Independence is something I’ve always prided myself on. Yet there I was looking back on a solid six month period where I’d very much been putting my happiness into the hands of other people.
I don’t think that’s healthy at all. Never have, never will. And to have found myself demonstrating the exact behavior that I’d always been so critical of? It genuinely startled me.
I’d become one of those people who rushed from person to person in a desperate bid to not be alone. In the process I’d managed to lose sight of what I actually wanted out of my life. Of the things I wanted to achieve.
So I made a decision to head out on my own for a while. To turn that light off.
I can say without a moment’s hesitation that the last six months I’ve spent doing just that? Absolutely the best decision I’ve ever made. Cold? Yes? Lonely? Fuck yeah.

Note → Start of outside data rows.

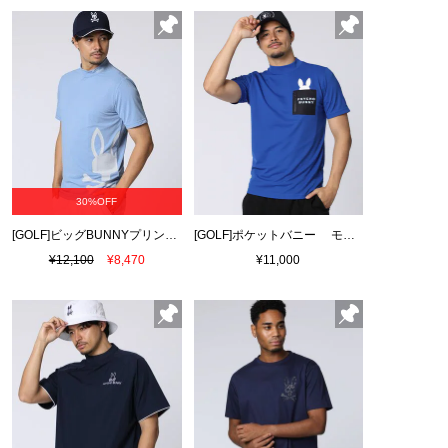
30%OFF
[GOLF]ビッグBUNNYプリント モックネックTシャツ
[GOLF]ポケットバニー モックネックTシャツ
¥12,100
¥8,470
¥11,000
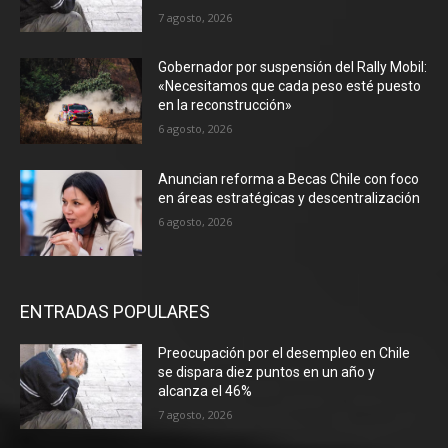
7 agosto, 2026
Gobernador por suspensión del Rally Mobil:
«Necesitamos que cada peso esté puesto
en la reconstrucción»
6 agosto, 2026
Anuncian reforma a Becas Chile con foco
en áreas estratégicas y descentralización
6 agosto, 2026
ENTRADAS POPULARES
Preocupación por el desempleo en Chile
se dispara diez puntos en un año y
alcanza el 46%
7 agosto, 2026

But so, so necessary. If I’m being completely honest, I think everyone should take some time out once in a while. Spend a bit of time not defined by waiting for someone to text back; not locked in the neurotic head game that is dating as a twentysomething.
I did this and what it really did above all else was give me the time; the mental space I really needed to get back to the shit that actually mattered.
I graduated from university. I landed a really rad job in a really rad place. I worked on rebuilding those friendships I’d let slip away. I started building some very solid plans for my own future. I got back on the track that I’d accidentally wandered so far from.
I’ve come to understand that things happen precisely when they’re supposed to. Not a moment beforehand and not a moment after.
Do I feel ready for the next tornado to tear through my life? God no. You never know when these things are coming. That’s life.
It’s messy, it’s complicated, and I can almost guarantee it won’t make sense – but it’s all a part of it. It’s the price we pay for living.